SmRNA-seq data analysis
The quality of the small read sequences from each sequenced library was accessed by using FastQC (v0.11.2). 25 Raw reads were trimmed to remove low-quality reads and adapter sequences. Filtered reads for the samples were mapped to the collection of human mature miRNA from miRBase v2126 using Novoalign with the following setting: novoalign -m -l 14 -h 20 -t 30. Only reads that were uniquely aligned to the mature miRNA were considered for further analysis. Mapped reads were sorted by name and converted to sam files using samtools. 27 Sam files were used for read counting using HTSeq (version 0.6.1) 28 with default settings, using annotation derived from miRBase v21. 26 The miRNA expression data were filtered to remove lowly expressed miRNAs and preserve miRNA with a minimum of 2 counts per million reads (cpm) in at least 25% of samples. Read counts of the 418 miRNAs that survived filtering were input for differential expression testing using the Bioconductor package EdgeR (version 3.4.2). 29 The data were normalized to adjust for sample library sizes using the trimmed mean of M values method in EdgeR.

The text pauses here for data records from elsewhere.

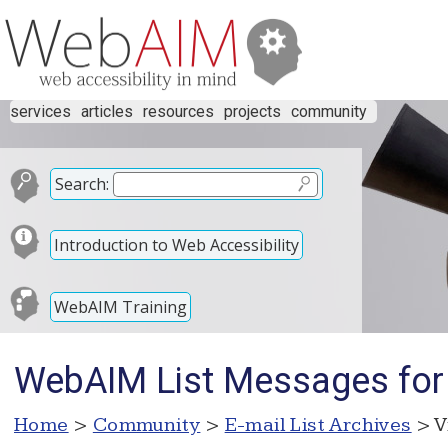
services
articles
resources
projects
community
Search:
Introduction to Web Accessibility
WebAIM Training
WebAIM List Messages for
Home
>
Community
>
E-mail List Archives
> V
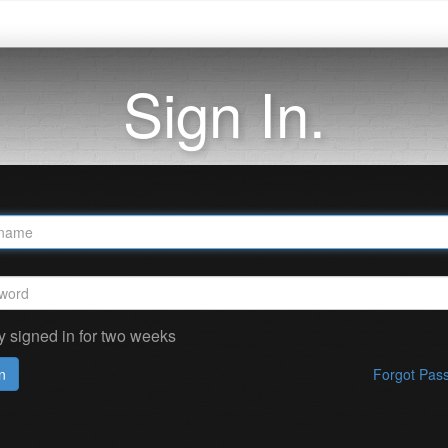
Sign In.
y signed in for two weeks
n
Forgot Pas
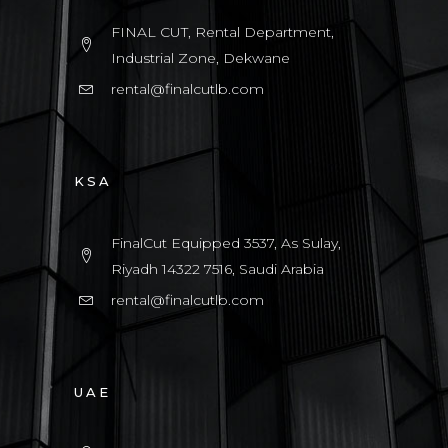
FINAL CUT, Rental Department,
Industrial Zone, Dekwane
rental@finalcutlb.com
KSA
FinalCut Equipped 3537, As Sulay,
Riyadh 14322 7516, Saudi Arabia
rental@finalcutlb.com
UAE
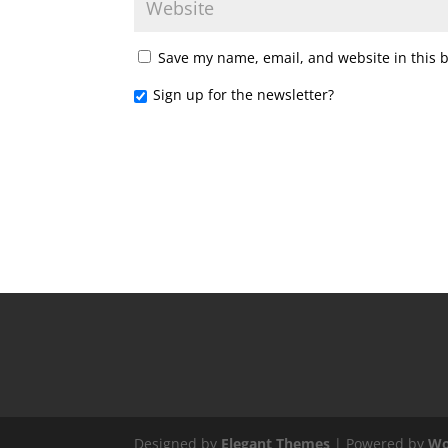
Save my name, email, and website in this 
Sign up for the newsletter?
Designed by
Elegant Themes
| Powered by
Wo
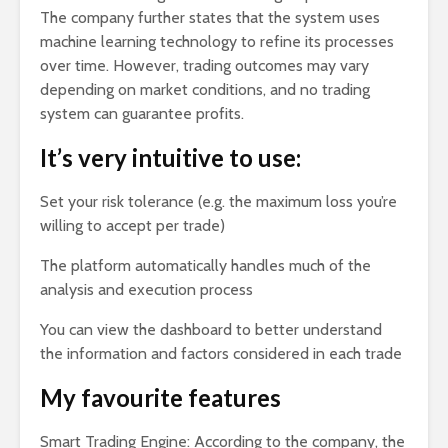
The company further states that the system uses
machine learning technology to refine its processes
over time. However, trading outcomes may vary
depending on market conditions, and no trading
system can guarantee profits.
It’s very intuitive to use:
Set your risk tolerance (e.g. the maximum loss you’re
willing to accept per trade)
The platform automatically handles much of the
analysis and execution process
You can view the dashboard to better understand
the information and factors considered in each trade
My favourite features
Smart Trading Engine: According to the company, the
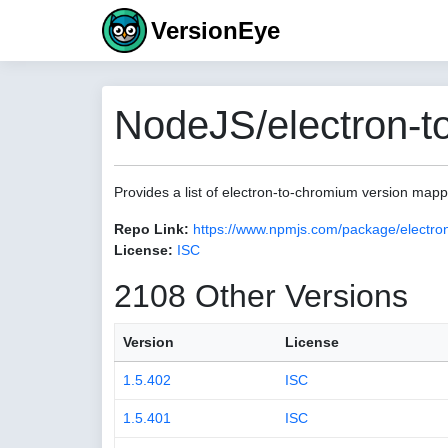
VersionEye
NodeJS/electron-t
Provides a list of electron-to-chromium version map
Repo Link:
https://www.npmjs.com/package/electro
License:
ISC
2108 Other Versions
Version
License
1.5.402
ISC
1.5.401
ISC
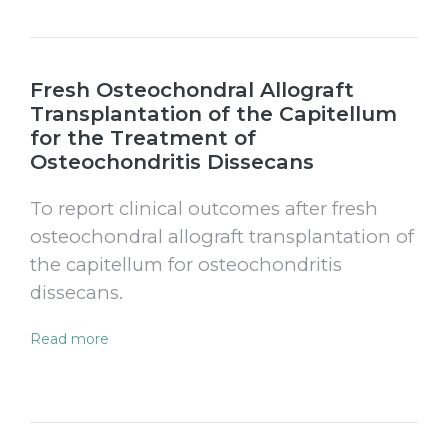
Fresh Osteochondral Allograft
Transplantation of the Capitellum
for the Treatment of
Osteochondritis Dissecans
To report clinical outcomes after fresh
osteochondral allograft transplantation of
the capitellum for osteochondritis
dissecans.
Read more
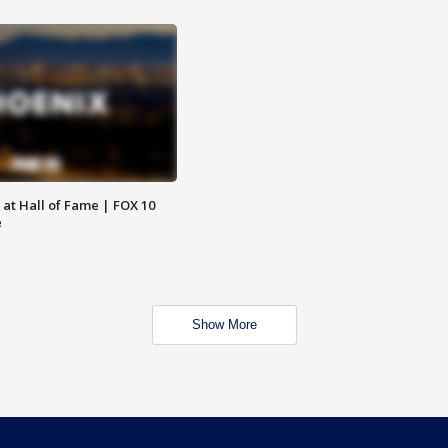
 at Hall of Fame | FOX 10
e
Show More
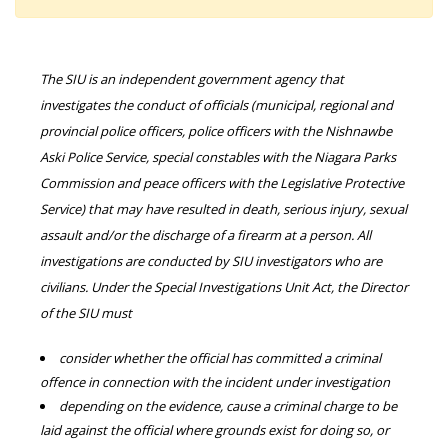
The SIU is an independent government agency that
investigates the conduct of officials (municipal, regional and
provincial police officers, police officers with the Nishnawbe
Aski Police Service, special constables with the Niagara Parks
Commission and peace officers with the Legislative Protective
Service) that may have resulted in death, serious injury, sexual
assault and/or the discharge of a firearm at a person. All
investigations are conducted by SIU investigators who are
civilians. Under the Special Investigations Unit Act, the Director
of the SIU must
consider whether the official has committed a criminal
offence in connection with the incident under investigation
depending on the evidence, cause a criminal charge to be
laid against the official where grounds exist for doing so, or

Differentially expressed miRNAs (DEmiRNAs) between mock-infected and latently infected cells were identified by fitting the data to a generalized linear model (GLM) followed by GLM likelihood ratio test. The p-values were adjusted for multiple testing using the Benjamini and Hochberg approach. 30 Significance for differential expression was set at a false discovery rate (FDR)-corrected p-value <.05. To visualize DEmiRNAs, data were transformed using variance-stabilizing transformation (vst), and the heat maps were constructed using the R package gplots heatmap.2 function and scaled by row. 31,32
Functional analysis of potential miRNA targets
To investigate the biological function of DEmiRNAs between the mock-infected and latently infected conditions, functional enrichment analysis of miRNA target genes was performed. The publicly available tool, miRNet, 32 was used to obtain a complete list of experimentally validated targets of the DEmiRNAs. Then, a topology-based filter was applied to the gene-miRNA network. Specifically, only the gene nodes (note: not miRNA nodes) with greater than one degree (the default value) were considered for further functional enrichment analysis with Kyoto Encyclopedia of Genes and Genomes (KEGG) pathway database 33 by implementing a hypergeometric test.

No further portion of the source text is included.